> [Your assignment] Keep the pictures out of the copy and repeat the records exactly.

(Stored data entries)
↓

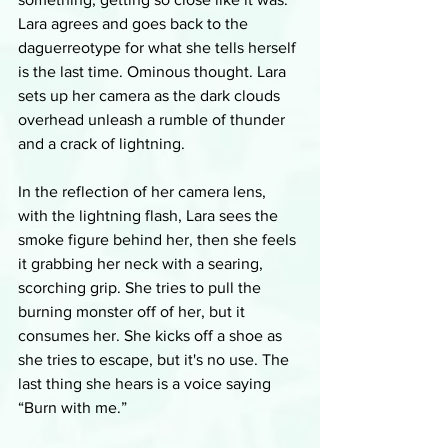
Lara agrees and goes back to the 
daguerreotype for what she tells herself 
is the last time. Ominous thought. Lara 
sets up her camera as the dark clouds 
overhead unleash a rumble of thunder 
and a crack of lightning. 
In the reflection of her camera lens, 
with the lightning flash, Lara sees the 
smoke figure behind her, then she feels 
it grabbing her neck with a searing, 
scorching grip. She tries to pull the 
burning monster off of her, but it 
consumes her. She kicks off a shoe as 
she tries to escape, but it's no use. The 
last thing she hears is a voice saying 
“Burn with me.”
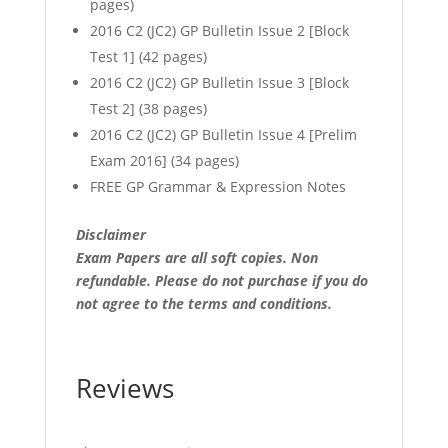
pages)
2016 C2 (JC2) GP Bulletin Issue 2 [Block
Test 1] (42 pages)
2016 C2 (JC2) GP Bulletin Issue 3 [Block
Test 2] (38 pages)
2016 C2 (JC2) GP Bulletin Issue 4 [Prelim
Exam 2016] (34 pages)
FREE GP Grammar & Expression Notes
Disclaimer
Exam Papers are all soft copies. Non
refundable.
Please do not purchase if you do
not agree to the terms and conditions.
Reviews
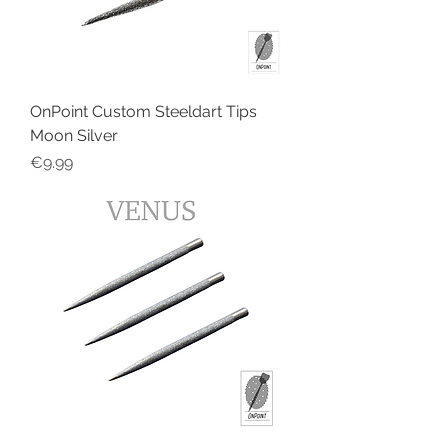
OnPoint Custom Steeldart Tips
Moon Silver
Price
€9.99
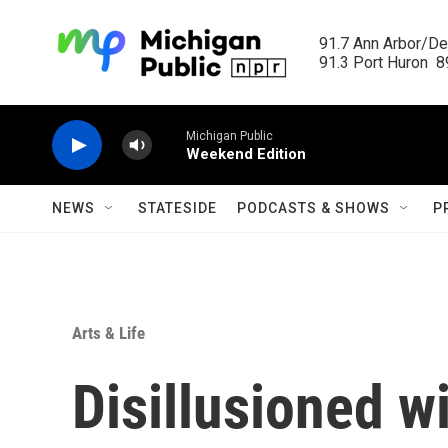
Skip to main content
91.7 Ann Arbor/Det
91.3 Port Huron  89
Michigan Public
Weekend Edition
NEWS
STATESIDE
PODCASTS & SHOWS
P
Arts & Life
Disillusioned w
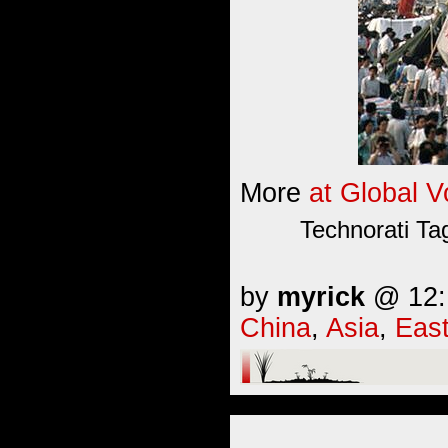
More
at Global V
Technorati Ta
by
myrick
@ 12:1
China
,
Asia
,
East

↑

> [Output for this exercise]
Lara agrees and goes back to the 
daguerreotype for what she tells herself 
is the last time. Ominous thought. Lara 
sets up her camera as the dark clouds 
overhead unleash a rumble of thunder 
and a crack of lightning. 
In the reflection of her camera lens, 
with the lightning flash, Lara sees the 
smoke figure behind her, then she feels 
it grabbing her neck with a searing, 
scorching grip. She tries to pull the 
burning monster off of her, but it 
consumes her. She kicks off a shoe as 
she tries to escape, but it's no use. The 
last thing she hears is a voice saying 
“Burn with me.”
pages)
2016 C2 (JC2) GP Bulletin Issue 2 [Block
Test 1] (42 pages)
2016 C2 (JC2) GP Bulletin Issue 3 [Block
Test 2] (38 pages)
2016 C2 (JC2) GP Bulletin Issue 4 [Prelim
Exam 2016] (34 pages)
FREE GP Grammar & Expression Notes
Disclaimer
Exam Papers are all soft copies. Non
refundable.
Please do not purchase if you do
not agree to the terms and conditions.
Reviews
OnPoint Custom Steeldart Tips
Moon Silver
Price
€9.99
Skip to main content
91.7 Ann Arbor/Det
91.3 Port Huron  89
Michigan Public
Weekend Edition
NEWS
STATESIDE
PODCASTS & SHOWS
P
Arts & Life
Disillusioned w
More
at Global V
Technorati Ta
by
myrick
@ 12:1
China
,
Asia
,
East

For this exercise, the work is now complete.